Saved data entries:
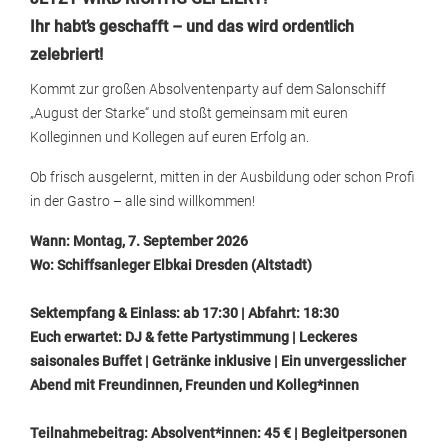
Ihr habt’s geschafft – und das wird ordentlich
zelebriert!
Kommt zur großen Absolventenparty auf dem Salonschiff
„August der Starke“ und stoßt gemeinsam mit euren
Kolleginnen und Kollegen auf euren Erfolg an.
Ob frisch ausgelernt, mitten in der Ausbildung oder schon Profi
in der Gastro – alle sind willkommen!
Wann: Montag, 7. September 2026
Wo: Schiffsanleger Elbkai Dresden (Altstadt)
Sektempfang & Einlass: ab 17:30 | Abfahrt: 18:30
Euch erwartet: DJ & fette Partystimmung | Leckeres
saisonales Buffet | Getränke inklusive | Ein unvergesslicher
Abend mit Freundinnen, Freunden und Kolleg*innen
Teilnahmebeitrag: Absolvent*innen: 45 € | Begleitpersonen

DIRECTIONS FOR THIS TASK: All lines in the records with the string "euren" should be copied out.

SOLUTION FOR THIS PROBLEM:
„August der Starke“ und stoßt gemeinsam mit euren
Kolleginnen und Kollegen auf euren Erfolg an.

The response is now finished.